Keywords: Vanishing brain mass, Gliosis, Unconfirmed diagnosis, Lymphoma, Granuloma

Core tip: A vanishing brain space occupying lesion is defined as reduction or disappearance of a brain lesion spontaneously or after steroid treatment to ≤ 70% of its size before establishing its definitive diagnosis. A vanishing solitary neoplastic/non-neoplastic (pseudotumor) (e.g., infection/abscess, granuloma, radiation necrosis, multiple sclerosis) brain mass in a child poses a considerable diagnostic difficulty particularly deeply seated lesions in which tissue diagnosis is difficult to be done.
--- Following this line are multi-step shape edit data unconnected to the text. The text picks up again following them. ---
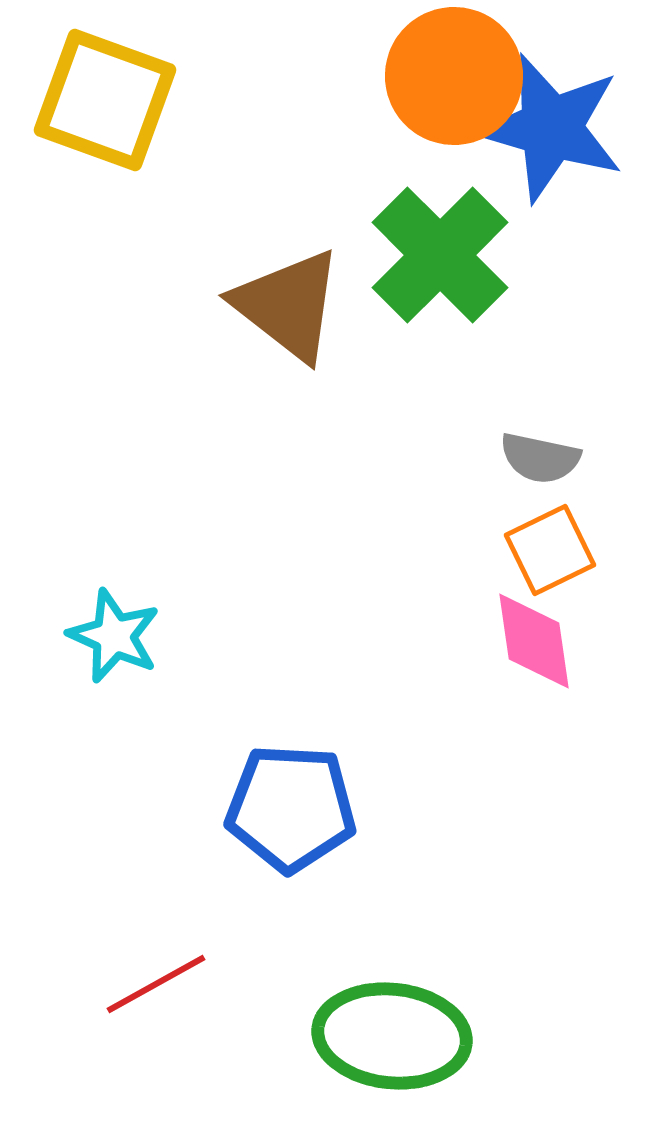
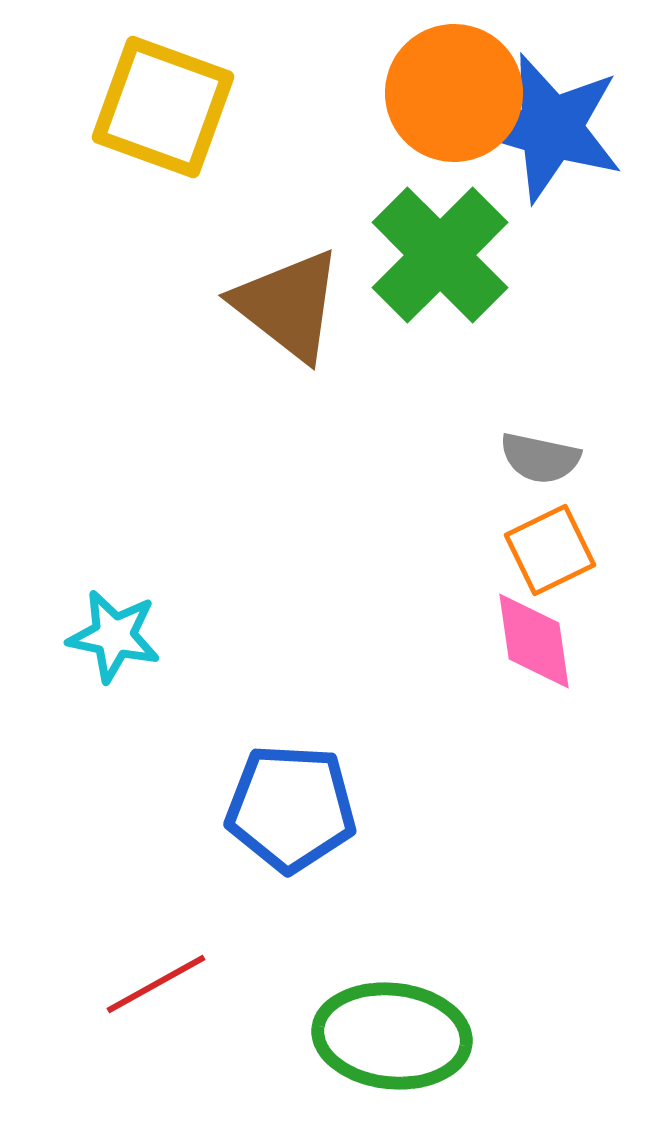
orange circle: moved 17 px down
yellow square: moved 58 px right, 7 px down
cyan star: rotated 12 degrees counterclockwise
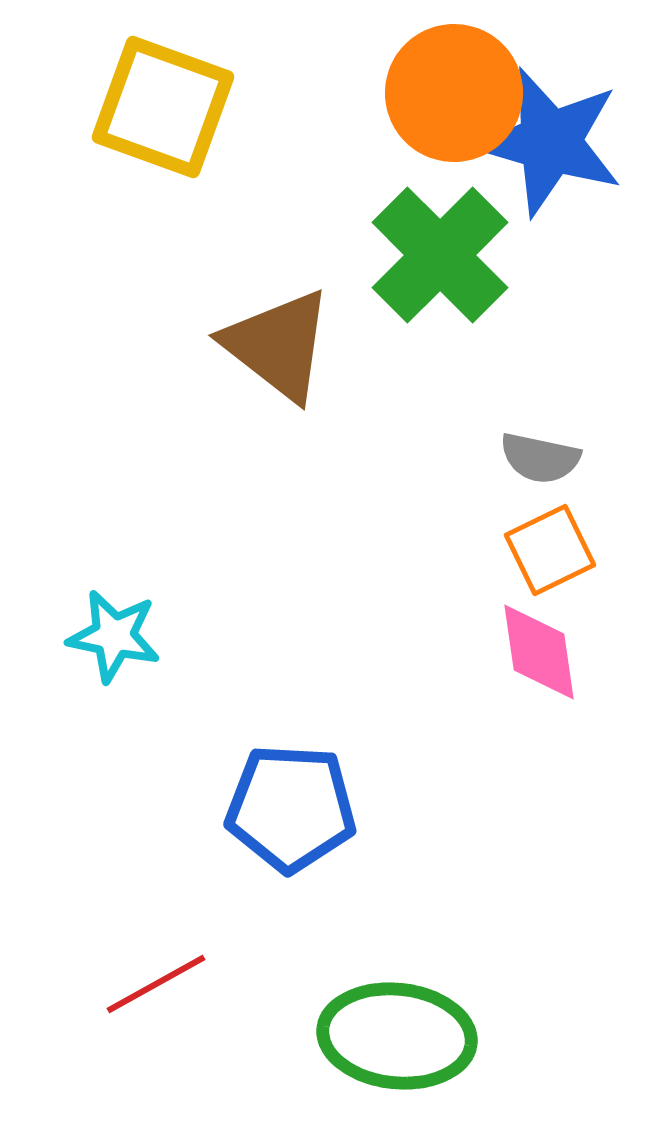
blue star: moved 1 px left, 14 px down
brown triangle: moved 10 px left, 40 px down
pink diamond: moved 5 px right, 11 px down
green ellipse: moved 5 px right
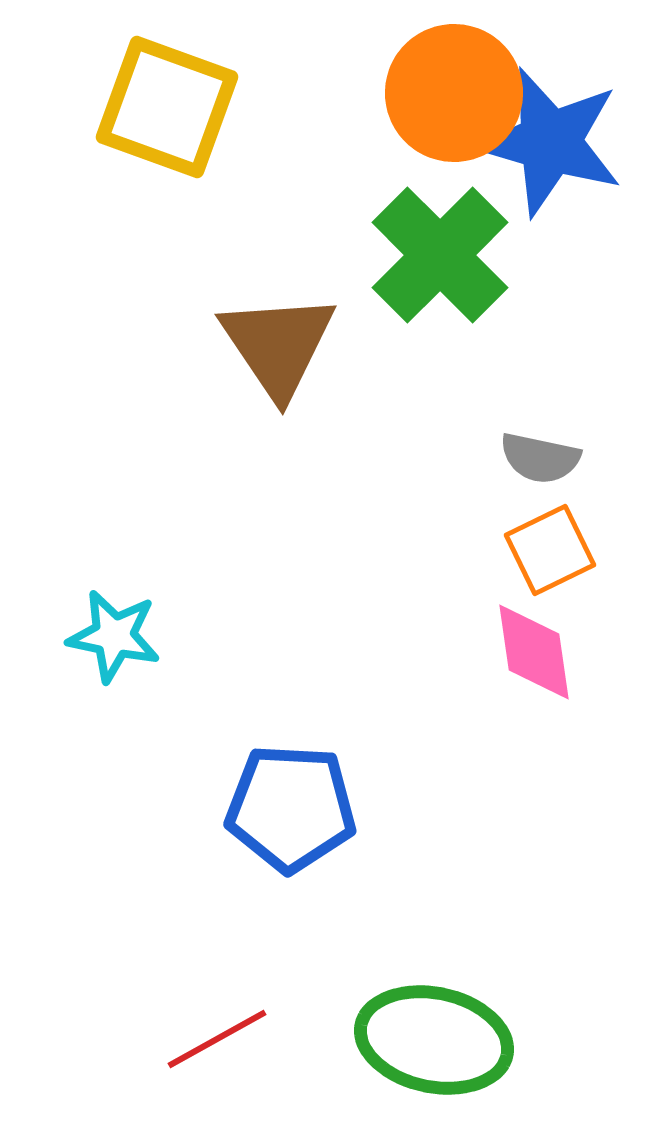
yellow square: moved 4 px right
brown triangle: rotated 18 degrees clockwise
pink diamond: moved 5 px left
red line: moved 61 px right, 55 px down
green ellipse: moved 37 px right, 4 px down; rotated 6 degrees clockwise
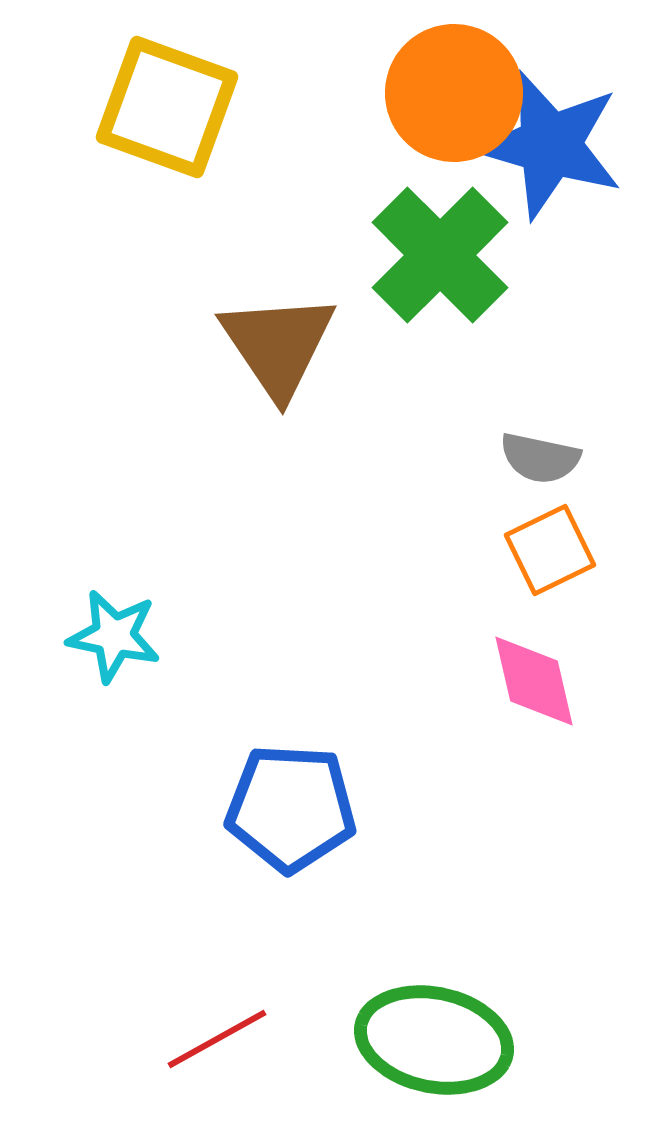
blue star: moved 3 px down
pink diamond: moved 29 px down; rotated 5 degrees counterclockwise
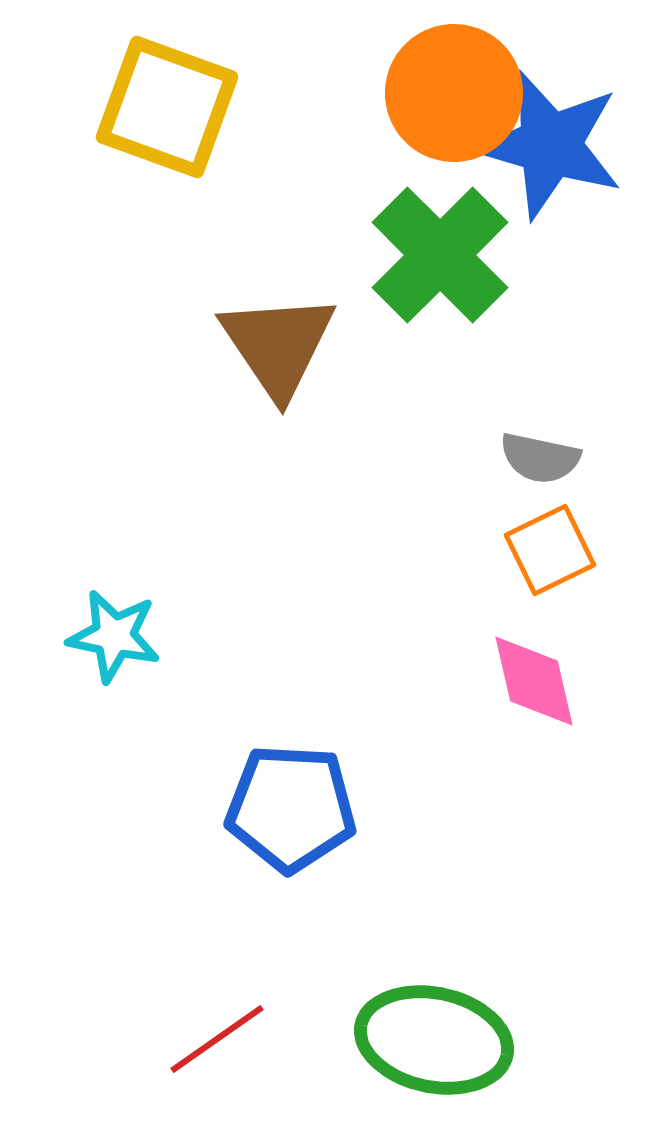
red line: rotated 6 degrees counterclockwise
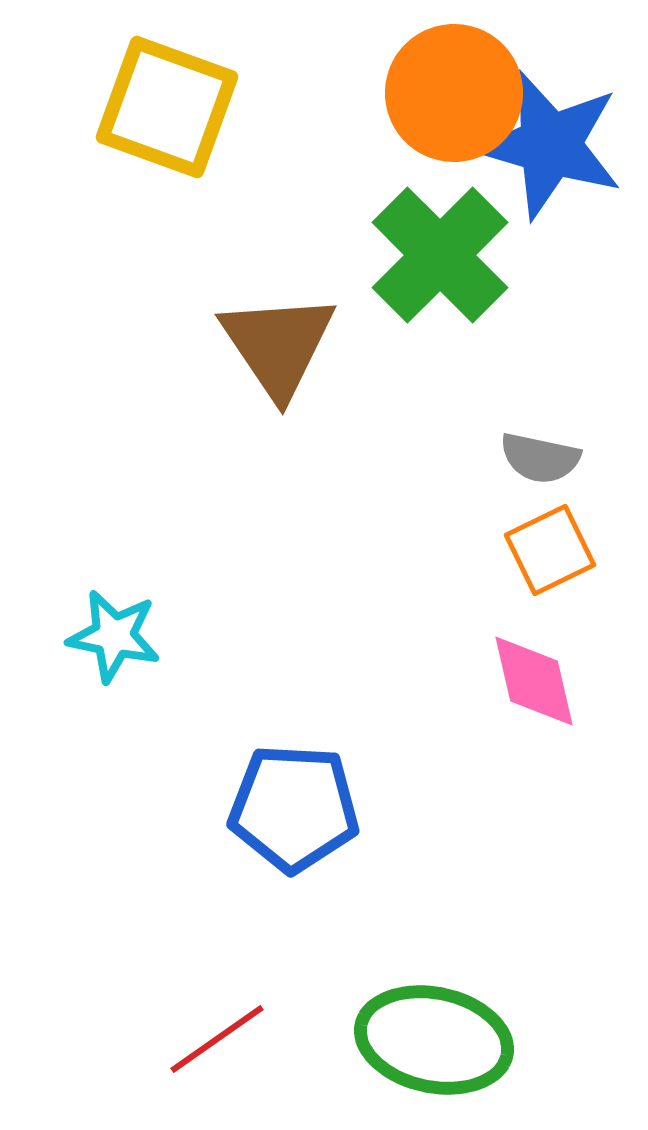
blue pentagon: moved 3 px right
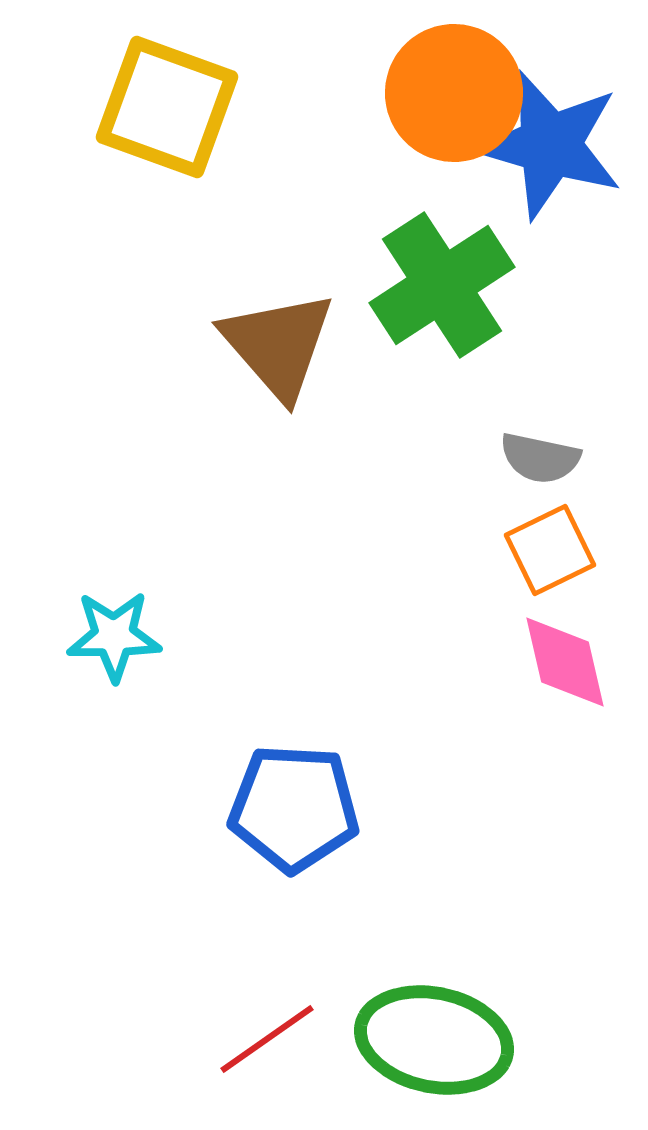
green cross: moved 2 px right, 30 px down; rotated 12 degrees clockwise
brown triangle: rotated 7 degrees counterclockwise
cyan star: rotated 12 degrees counterclockwise
pink diamond: moved 31 px right, 19 px up
red line: moved 50 px right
In clinical practice, neuroimaging has to be done every 6-12 mo for at least 3-5 years to follow up after complete remission of the patient. Magnetic resonance spectroscopy (MRS) has been proved to be valuable for diagnostic differentiation between tumor and pseudotumor lesions. MRS provides information related to the metabolic activity in the culprit lesion (e.g., neoplastic processes, demyelination, cell necrosis or gliotic changes).